--- START ---
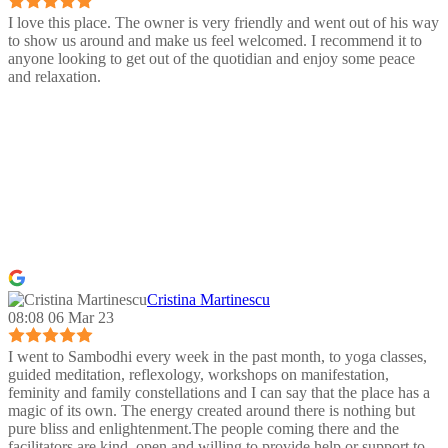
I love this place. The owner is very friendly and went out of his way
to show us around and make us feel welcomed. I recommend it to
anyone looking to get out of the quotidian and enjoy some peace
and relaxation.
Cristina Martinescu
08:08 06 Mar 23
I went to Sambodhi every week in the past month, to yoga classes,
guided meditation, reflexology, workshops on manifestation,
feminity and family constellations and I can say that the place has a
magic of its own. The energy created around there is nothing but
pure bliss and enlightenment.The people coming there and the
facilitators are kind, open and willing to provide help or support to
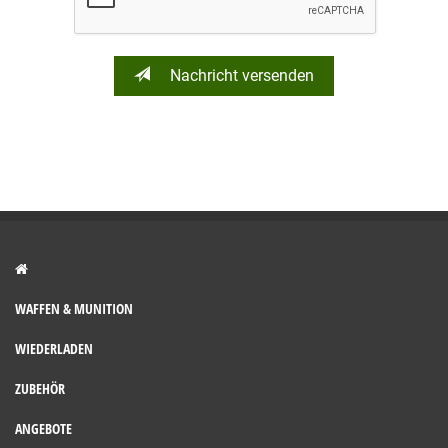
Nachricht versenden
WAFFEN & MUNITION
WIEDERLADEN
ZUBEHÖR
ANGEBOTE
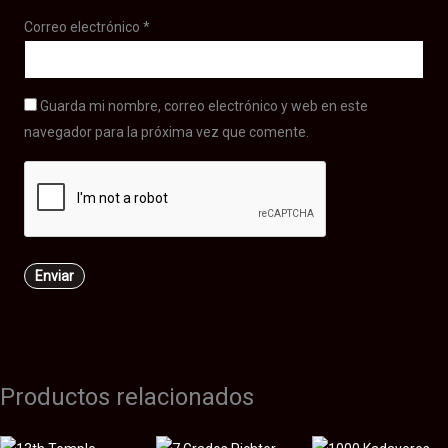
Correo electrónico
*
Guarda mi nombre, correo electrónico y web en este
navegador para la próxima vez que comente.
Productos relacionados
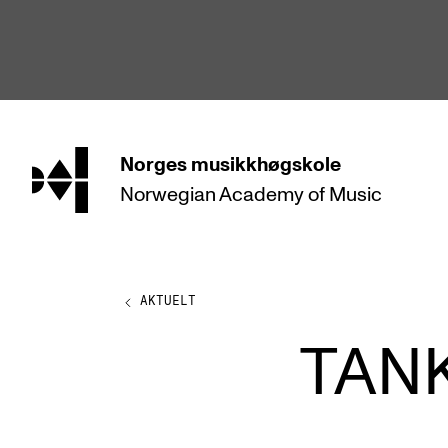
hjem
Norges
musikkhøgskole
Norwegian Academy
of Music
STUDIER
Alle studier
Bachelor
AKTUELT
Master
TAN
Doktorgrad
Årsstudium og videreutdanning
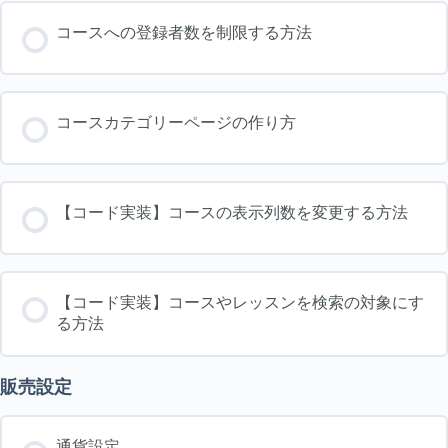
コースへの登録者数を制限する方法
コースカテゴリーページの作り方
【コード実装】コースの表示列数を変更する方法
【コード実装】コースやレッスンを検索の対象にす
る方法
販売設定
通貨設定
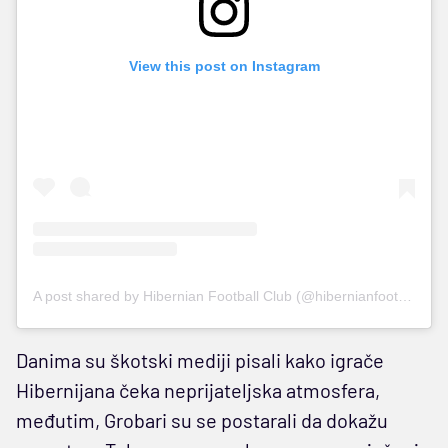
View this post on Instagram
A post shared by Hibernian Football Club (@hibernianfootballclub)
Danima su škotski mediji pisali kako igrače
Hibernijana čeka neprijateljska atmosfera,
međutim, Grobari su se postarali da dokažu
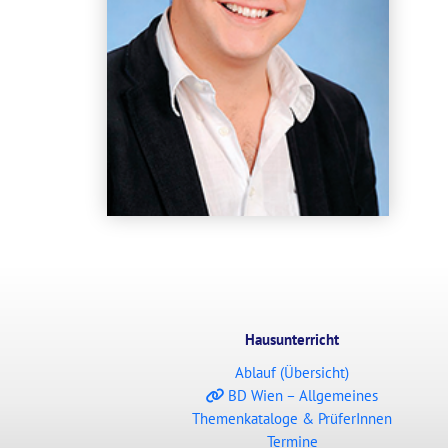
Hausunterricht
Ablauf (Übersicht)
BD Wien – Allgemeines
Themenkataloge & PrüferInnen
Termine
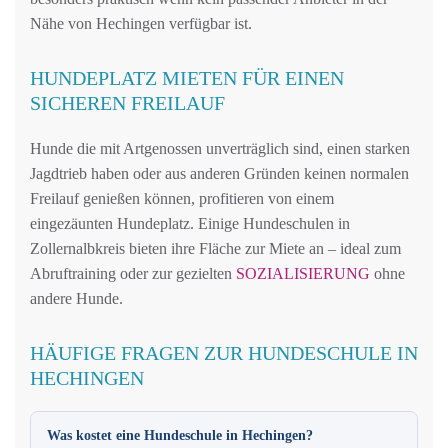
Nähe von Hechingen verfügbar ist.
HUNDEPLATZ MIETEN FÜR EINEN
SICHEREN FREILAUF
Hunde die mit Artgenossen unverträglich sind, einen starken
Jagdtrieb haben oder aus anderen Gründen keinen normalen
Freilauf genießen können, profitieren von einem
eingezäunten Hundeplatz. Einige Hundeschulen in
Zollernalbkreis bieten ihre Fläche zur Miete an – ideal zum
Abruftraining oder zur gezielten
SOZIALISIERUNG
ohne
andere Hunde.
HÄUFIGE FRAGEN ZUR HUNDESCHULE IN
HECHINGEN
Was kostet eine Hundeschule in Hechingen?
--- END ---
### Try it:
What you return must match the lines above from the one with "A post shared" through the one with "Freilauf genießen können, profitieren" exactly, with both ends included and the pictures excluded.

### Response:
A post shared by Hibernian Football Club (@hibernianfootballclub)
Danima su škotski mediji pisali kako igrače
Hibernijana čeka neprijateljska atmosfera,
međutim, Grobari su se postarali da dokažu
Hausunterricht
Ablauf (Übersicht)
BD Wien – Allgemeines
Themenkataloge & PrüferInnen
Termine
Nähe von Hechingen verfügbar ist.
HUNDEPLATZ MIETEN FÜR EINEN
SICHEREN FREILAUF
Hunde die mit Artgenossen unverträglich sind, einen starken
Jagdtrieb haben oder aus anderen Gründen keinen normalen
Freilauf genießen können, profitieren von einem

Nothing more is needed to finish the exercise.